**DATA RECORDS**

────────────────────

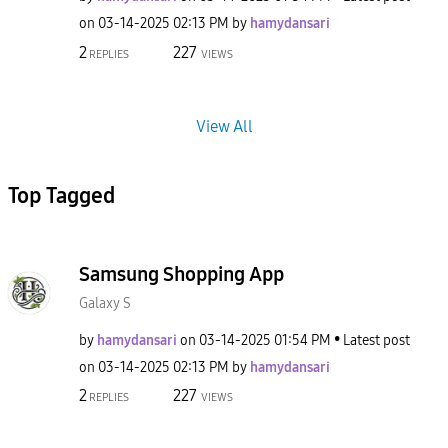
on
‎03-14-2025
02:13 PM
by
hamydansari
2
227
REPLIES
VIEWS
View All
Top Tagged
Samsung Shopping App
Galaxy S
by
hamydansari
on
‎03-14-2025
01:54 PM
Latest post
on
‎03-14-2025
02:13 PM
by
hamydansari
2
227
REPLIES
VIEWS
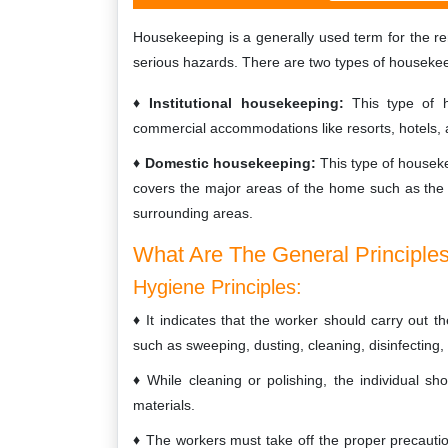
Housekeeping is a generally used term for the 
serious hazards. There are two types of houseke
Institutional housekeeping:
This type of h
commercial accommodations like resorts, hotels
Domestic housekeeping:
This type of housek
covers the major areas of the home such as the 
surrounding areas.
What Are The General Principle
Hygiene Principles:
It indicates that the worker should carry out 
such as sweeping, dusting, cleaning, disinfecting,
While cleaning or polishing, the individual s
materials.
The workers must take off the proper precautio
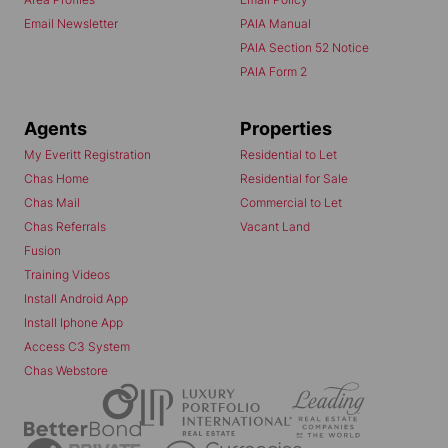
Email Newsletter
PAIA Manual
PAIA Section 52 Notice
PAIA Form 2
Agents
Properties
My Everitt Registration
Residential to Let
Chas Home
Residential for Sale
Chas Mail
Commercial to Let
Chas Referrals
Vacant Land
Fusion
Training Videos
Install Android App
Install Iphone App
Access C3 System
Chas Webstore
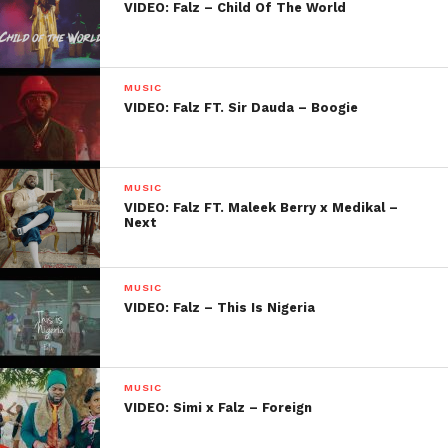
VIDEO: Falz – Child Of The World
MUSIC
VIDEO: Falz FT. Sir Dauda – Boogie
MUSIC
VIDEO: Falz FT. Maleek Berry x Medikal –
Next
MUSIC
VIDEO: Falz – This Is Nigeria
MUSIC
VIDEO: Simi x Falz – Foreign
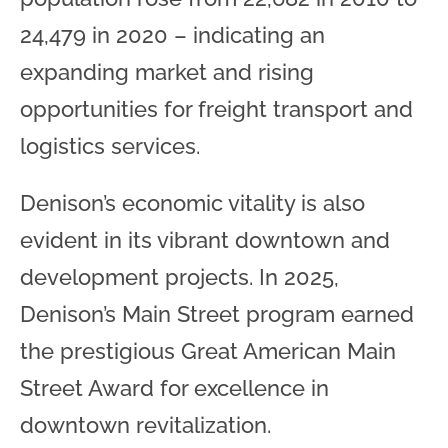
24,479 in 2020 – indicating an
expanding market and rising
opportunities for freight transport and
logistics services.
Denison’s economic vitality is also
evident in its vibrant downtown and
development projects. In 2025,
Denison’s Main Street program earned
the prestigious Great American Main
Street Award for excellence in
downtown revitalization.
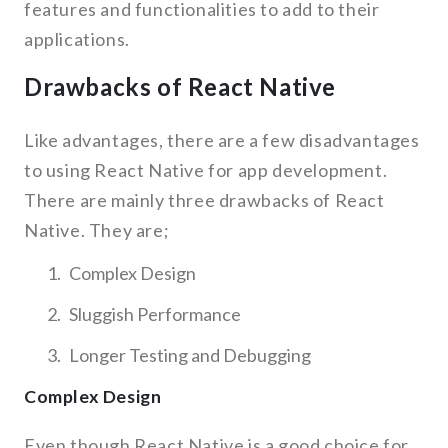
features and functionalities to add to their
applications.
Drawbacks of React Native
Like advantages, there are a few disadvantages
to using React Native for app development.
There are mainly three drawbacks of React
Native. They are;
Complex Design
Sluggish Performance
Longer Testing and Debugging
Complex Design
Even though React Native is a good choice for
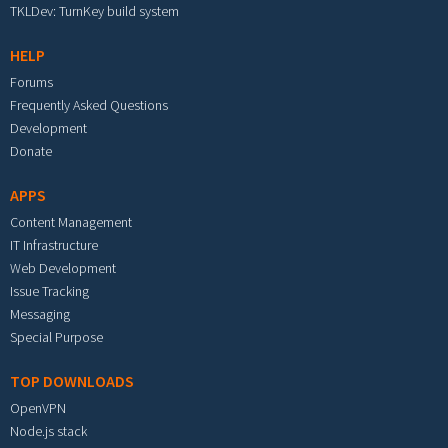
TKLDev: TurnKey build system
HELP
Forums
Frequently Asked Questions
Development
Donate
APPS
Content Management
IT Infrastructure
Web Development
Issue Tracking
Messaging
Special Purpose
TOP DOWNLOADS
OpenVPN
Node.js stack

────────────────────

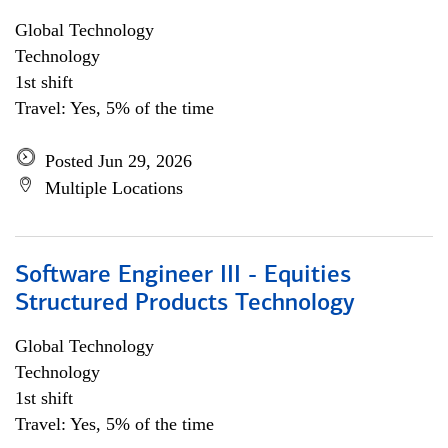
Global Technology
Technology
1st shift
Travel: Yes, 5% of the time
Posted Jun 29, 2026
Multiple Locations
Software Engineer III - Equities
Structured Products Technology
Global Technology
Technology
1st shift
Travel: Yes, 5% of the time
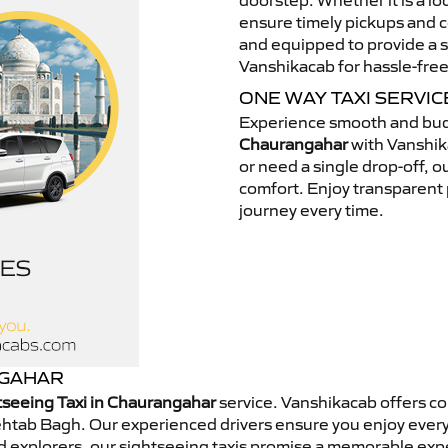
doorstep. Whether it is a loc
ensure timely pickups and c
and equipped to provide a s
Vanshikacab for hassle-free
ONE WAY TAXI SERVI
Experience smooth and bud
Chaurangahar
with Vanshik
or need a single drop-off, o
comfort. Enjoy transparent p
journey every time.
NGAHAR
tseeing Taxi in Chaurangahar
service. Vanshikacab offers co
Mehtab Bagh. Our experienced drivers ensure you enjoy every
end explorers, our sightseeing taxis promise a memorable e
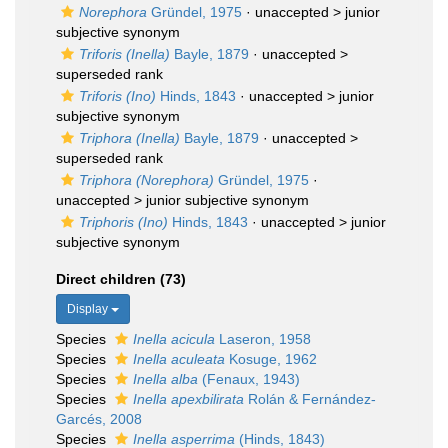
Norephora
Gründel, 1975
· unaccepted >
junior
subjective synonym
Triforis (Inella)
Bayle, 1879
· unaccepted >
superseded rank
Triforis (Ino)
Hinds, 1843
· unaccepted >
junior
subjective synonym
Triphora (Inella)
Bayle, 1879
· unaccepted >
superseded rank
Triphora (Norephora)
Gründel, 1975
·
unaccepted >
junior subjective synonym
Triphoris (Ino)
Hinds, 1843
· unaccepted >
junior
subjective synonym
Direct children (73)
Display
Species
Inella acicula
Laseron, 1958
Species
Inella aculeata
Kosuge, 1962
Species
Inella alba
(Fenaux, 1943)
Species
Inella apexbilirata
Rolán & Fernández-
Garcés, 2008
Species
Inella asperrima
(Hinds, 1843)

────────────────────

**YOUR TASK**
Show, from the listing above, each line that contains the word "Vanshikacab".

**SOLUTION TO THE PROBLEM**
Vanshikacab for hassle-free
service. Vanshikacab offers co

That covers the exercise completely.